I have the following DE:
y'=y*(1-y^2)
And understand that y=0, and y=+/-1 are critical points

I am confused as to which are stable/unstable and why.

TIA

 

[HallsofIvy]

Yes, y'= y(1- y)(1+ y) so y= 0, 1, and -1 give "equilibrium solutions". If, at any time, y is equal to one of those, its derivative is 0 so it doesn't change- those are constant solutions.

Now, look at what happens for other initial values of y. Suppose, for some t, y< -1.
Then all three of y and 1+ y are negative bur 1- y is positive so their product is positive. That is, y'> 0 so y is increasing, moving toward -1.

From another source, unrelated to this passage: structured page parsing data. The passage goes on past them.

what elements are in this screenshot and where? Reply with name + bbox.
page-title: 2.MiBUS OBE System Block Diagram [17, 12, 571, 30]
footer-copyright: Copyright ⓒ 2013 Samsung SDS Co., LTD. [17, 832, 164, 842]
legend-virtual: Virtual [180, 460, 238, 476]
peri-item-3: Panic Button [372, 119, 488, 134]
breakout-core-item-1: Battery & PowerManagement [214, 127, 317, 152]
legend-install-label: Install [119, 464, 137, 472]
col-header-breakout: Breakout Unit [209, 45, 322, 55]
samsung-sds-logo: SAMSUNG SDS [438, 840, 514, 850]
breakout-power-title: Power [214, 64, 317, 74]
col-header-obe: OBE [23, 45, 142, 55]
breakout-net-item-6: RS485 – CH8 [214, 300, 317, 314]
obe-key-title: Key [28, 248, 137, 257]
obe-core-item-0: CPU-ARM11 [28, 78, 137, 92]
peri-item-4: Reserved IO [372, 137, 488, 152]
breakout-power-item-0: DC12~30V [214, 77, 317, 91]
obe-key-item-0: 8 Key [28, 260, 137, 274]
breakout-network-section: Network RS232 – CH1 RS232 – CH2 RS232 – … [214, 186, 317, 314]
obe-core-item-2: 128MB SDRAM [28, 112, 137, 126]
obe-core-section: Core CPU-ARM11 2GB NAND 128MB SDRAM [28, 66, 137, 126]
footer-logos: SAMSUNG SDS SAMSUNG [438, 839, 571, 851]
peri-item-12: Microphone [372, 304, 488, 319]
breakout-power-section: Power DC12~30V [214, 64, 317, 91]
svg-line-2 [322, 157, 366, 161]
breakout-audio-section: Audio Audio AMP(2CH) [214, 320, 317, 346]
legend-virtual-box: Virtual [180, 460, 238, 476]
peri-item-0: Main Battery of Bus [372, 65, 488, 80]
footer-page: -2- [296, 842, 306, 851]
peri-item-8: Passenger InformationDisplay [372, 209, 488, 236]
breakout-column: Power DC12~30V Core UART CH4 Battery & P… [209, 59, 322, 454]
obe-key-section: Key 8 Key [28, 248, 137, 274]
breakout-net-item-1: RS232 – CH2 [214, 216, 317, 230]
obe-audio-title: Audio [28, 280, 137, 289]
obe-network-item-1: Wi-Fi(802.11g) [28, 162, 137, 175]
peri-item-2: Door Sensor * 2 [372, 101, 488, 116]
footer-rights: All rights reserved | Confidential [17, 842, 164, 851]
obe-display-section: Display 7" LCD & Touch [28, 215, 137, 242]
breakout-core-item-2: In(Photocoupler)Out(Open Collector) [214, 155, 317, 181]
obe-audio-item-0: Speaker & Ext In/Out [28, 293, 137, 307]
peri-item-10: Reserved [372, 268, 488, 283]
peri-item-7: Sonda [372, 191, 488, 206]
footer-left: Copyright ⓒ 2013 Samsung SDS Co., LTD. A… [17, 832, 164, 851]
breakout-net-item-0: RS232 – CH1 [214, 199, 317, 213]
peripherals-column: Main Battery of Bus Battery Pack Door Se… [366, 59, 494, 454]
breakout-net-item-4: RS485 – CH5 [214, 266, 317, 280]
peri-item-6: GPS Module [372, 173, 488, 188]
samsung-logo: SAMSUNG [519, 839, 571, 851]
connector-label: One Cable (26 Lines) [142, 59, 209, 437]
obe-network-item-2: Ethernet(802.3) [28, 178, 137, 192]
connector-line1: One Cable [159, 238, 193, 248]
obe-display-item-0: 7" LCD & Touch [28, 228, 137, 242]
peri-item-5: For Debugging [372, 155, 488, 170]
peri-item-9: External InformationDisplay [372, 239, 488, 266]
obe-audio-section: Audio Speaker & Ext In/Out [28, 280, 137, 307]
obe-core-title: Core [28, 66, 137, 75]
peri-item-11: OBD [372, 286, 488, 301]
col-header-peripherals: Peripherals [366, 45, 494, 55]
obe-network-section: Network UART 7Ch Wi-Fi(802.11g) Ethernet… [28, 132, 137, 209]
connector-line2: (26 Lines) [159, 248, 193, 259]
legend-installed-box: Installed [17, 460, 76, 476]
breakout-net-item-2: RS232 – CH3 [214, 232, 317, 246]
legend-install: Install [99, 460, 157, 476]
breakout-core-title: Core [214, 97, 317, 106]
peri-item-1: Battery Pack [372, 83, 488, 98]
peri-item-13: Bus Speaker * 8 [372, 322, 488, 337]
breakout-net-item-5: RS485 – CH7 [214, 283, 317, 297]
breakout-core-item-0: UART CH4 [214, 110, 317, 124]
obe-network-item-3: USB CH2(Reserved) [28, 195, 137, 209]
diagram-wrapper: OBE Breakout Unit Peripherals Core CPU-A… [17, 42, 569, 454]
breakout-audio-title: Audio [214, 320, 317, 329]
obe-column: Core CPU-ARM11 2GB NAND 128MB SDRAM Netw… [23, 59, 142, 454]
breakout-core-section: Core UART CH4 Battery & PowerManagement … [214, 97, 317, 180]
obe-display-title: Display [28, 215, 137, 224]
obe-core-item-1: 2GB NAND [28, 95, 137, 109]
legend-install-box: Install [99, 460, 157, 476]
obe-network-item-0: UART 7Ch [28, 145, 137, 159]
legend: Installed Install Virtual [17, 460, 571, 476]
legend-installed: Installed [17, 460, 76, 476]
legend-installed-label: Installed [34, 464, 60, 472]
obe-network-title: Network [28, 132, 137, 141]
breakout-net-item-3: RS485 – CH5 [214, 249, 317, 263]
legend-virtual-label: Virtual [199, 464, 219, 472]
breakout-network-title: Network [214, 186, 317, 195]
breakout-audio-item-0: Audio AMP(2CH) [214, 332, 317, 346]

Suppose y lies between -1 and 0. Then y is still negative but both 1- y and 1+ y are positive. Their product is negative so now y' is negative. Now y is decreasing but that means it is still movin g toward -1.

If y is some value close to -1, whether above or below, y(t) moves toward -1. That is what "stable equilibrium" means- if y is close to the equilibrium point but not exactly equal to it, y(t) will stay close or even move toward it.

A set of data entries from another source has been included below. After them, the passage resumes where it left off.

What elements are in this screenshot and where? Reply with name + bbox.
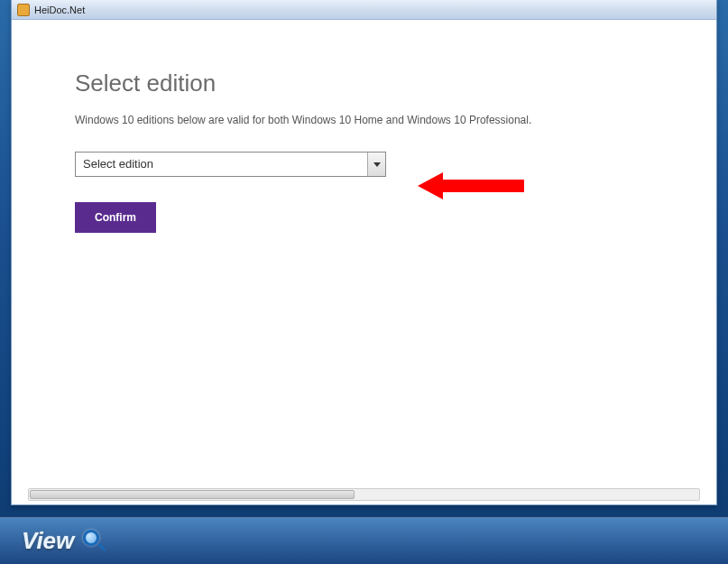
viewer-bottom-bar: View bbox=[0, 517, 728, 564]
edition-select[interactable]: Select edition bbox=[75, 152, 386, 177]
chevron-down-icon bbox=[373, 162, 381, 167]
confirm-button[interactable]: Confirm bbox=[75, 202, 156, 233]
scrollbar-thumb[interactable] bbox=[30, 490, 355, 499]
titlebar[interactable]: HeiDoc.Net bbox=[12, 0, 716, 20]
horizontal-scrollbar[interactable] bbox=[28, 488, 700, 501]
app-window: HeiDoc.Net Select edition Windows 10 edi… bbox=[11, 0, 717, 505]
edition-select-button[interactable] bbox=[367, 153, 385, 176]
page-description: Windows 10 editions below are valid for … bbox=[75, 114, 653, 126]
content-area: Select edition Windows 10 editions below… bbox=[12, 20, 716, 504]
magnifier-icon[interactable] bbox=[83, 530, 106, 553]
edition-select-value: Select edition bbox=[76, 153, 367, 176]
view-label: View bbox=[22, 527, 74, 555]
app-icon bbox=[17, 4, 30, 16]
page-heading: Select edition bbox=[75, 69, 653, 97]
window-title: HeiDoc.Net bbox=[34, 5, 85, 15]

Of course, since y(t) is decreasing for -1< y< 0, it is moving away from 0. If y is between 0 and 1, now all three of y, 1- y and 1+ y are positive so their product, and therefore y' is positive. y is increasing and so is moving away from 0. That is, if y is close to the equilibrium value, 0, it will move away from that value. That means that y= 0 is an unstable equilibrium- values near there do NOT stay near it.

Of course, for 0< x< 1, since y is increasing, it is moving toward y= 1. And, if y is larger than 1, y and 1+ y are positive but now 1- y is negative. Their product is negative which means y' is negative. y is decreasing and again moving toward 1. That is, if y is close to 1 but not exactly at 1, whether above or below 1, it will move toward 1. That is a "stable" equilibrium.

Another way of thinking about this- if you look at the anti-derivative of $y(1- y^2)$, $(1/2)y^2- (1/4)y^4$ you will see a quartic graph that has a minimum at x= 1, a maximum at x= 0, and a second minimum at x=-1. If you think of that as representing a hill between two valleys, if you were to set a ball on the hill at x= 0, it will not immediately roll away because it is balanced there (so it is in "equilibrium"). But the slightest disturbance would knock it off that hill and start it rolling downward. That is an "unstable" equilibrium. If, instead, you set the ball at either of the two valleys, at x=-1 or x= 1, A slight disturbance might start the ball rocking but it would roll back to the bottom of the valley. Those are "stable" equilibria.

 

[dillonmhudson]

Wow thanks so much for the helpful reply!